Exercise instructions: Starting at the line that contains "escoles? I quin futur les espera? – Són les" and stopping after the line that contains "Astronom Rusia", transcribe the listing below exactly; do not include any pictures.

Material for the task:
----------------
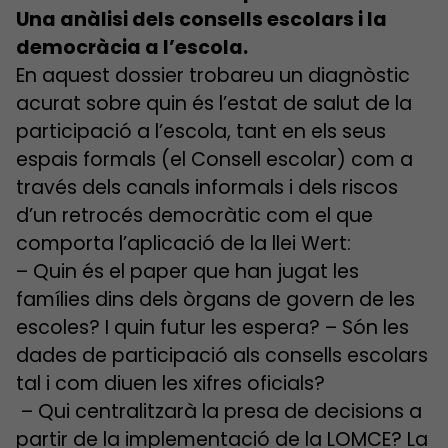
Una anàlisi dels consells escolars i la
democràcia a l’escola.
En aquest dossier trobareu un diagnòstic
acurat sobre quin és l’estat de salut de la
participació a l’escola, tant en els seus
espais formals (el Consell escolar) com a
través dels canals informals i dels riscos
d’un retrocés democràtic com el que
comporta l’aplicació de la llei Wert:
– Quin és el paper que han jugat les
famílies dins dels òrgans de govern de les
escoles? I quin futur les espera? – Són les
dades de participació als consells escolars
tal i com diuen les xifres oficials?
– Qui centralitzarà la presa de decisions a
partir de la implementació de la LOMCE? La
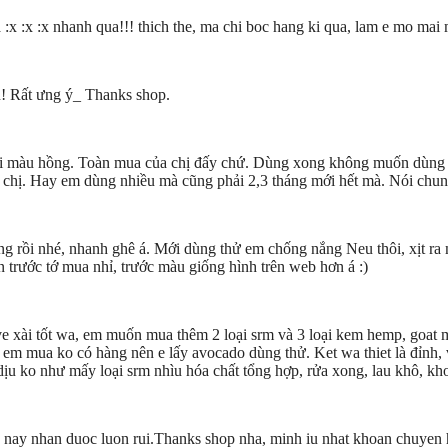
:x :x :x nhanh qua!!! thich the, ma chi boc hang ki qua, lam e mo mai 
n! Rất ưng ý_ Thanks shop.
oại màu hồng. Toàn mua của chị đấy chứ. Dùng xong không muốn dùng l
 chị. Hay em dùng nhiều mà cũng phải 2,3 tháng mới hết mà. Nói chung
 rồi nhé, nhanh ghê á. Mới dùng thử em chống nắng Neu thôi, xịt ra má
 trước tớ mua nhỉ, trước màu giống hình trên web hơn á :)
ve xài tốt wa, em muốn mua thêm 2 loại srm và 3 loại kem hemp, goat 
 em mua ko có hàng nên e lấy avocado dùng thử. Ket wa thiet là đỉnh, vậ
dịu ko như mấy loại srm nhìu hóa chất tổng hợp, rửa xong, lau khô, kho
g nay nhan duoc luon rui.Thanks shop nha, minh iu nhat khoan chuyen 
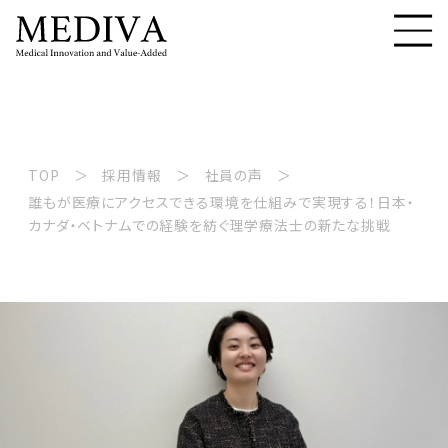
#医療コンサルタント
#海外事業
#医療機関運営
TOP
採用情報
社員の声
誰もが医療にアクセスできる環境を仕組みで実現する！日本・
カナダ・ベトナムでの経験を紡ぐ理学療法士の新たな挑戦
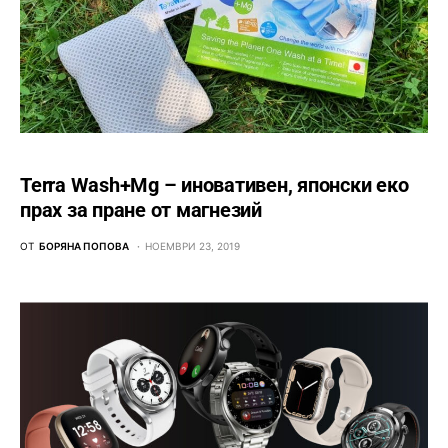
Terra Wash+Mg – иновативен, японски еко
прах за пране от магнезий
ОТ
БОРЯНА ПОПОВА
НОЕМВРИ 23, 2019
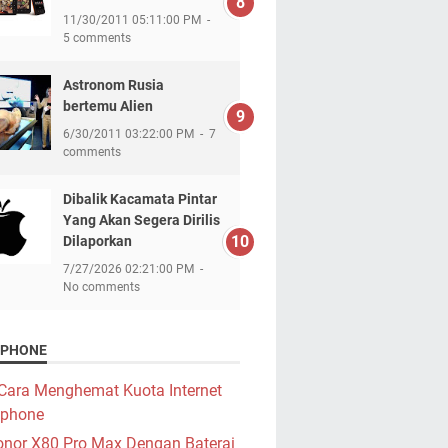
11/30/2011 05:11:00 PM
5 comments
Astronom Rusia
bertemu Alien
6/30/2011 03:22:00 PM
7
comments
Dibalik Kacamata Pintar
Yang Akan Segera Dirilis
Dilaporkan
7/27/2026 02:21:00 PM
No comments
PHONE
Cara Menghemat Kuota Internet
phone
nor X80 Pro Max Dengan Baterai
----------------
Written answer:
escoles? I quin futur les espera? – Són les
dades de participació als consells escolars
tal i com diuen les xifres oficials?
– Qui centralitzarà la presa de decisions a
partir de la implementació de la LOMCE? La
:x :x :x nhanh qua!!! thich the, ma chi boc hang ki qua, lam e mo mai 
n! Rất ưng ý_ Thanks shop.
oại màu hồng. Toàn mua của chị đấy chứ. Dùng xong không muốn dùng l
 chị. Hay em dùng nhiều mà cũng phải 2,3 tháng mới hết mà. Nói chung
 rồi nhé, nhanh ghê á. Mới dùng thử em chống nắng Neu thôi, xịt ra má
 trước tớ mua nhỉ, trước màu giống hình trên web hơn á :)
ve xài tốt wa, em muốn mua thêm 2 loại srm và 3 loại kem hemp, goat 
 em mua ko có hàng nên e lấy avocado dùng thử. Ket wa thiet là đỉnh, vậ
dịu ko như mấy loại srm nhìu hóa chất tổng hợp, rửa xong, lau khô, kho
g nay nhan duoc luon rui.Thanks shop nha, minh iu nhat khoan chuyen 
#医療コンサルタント
#海外事業
#医療機関運営
TOP
採用情報
社員の声
誰もが医療にアクセスできる環境を仕組みで実現する！日本・
カナダ・ベトナムでの経験を紡ぐ理学療法士の新たな挑戦
Terra Wash+Mg – иновативен, японски еко
прах за пране от магнезий
ОТ
БОРЯНА ПОПОВА
НОЕМВРИ 23, 2019
11/30/2011 05:11:00 PM
5 comments
Astronom Rusia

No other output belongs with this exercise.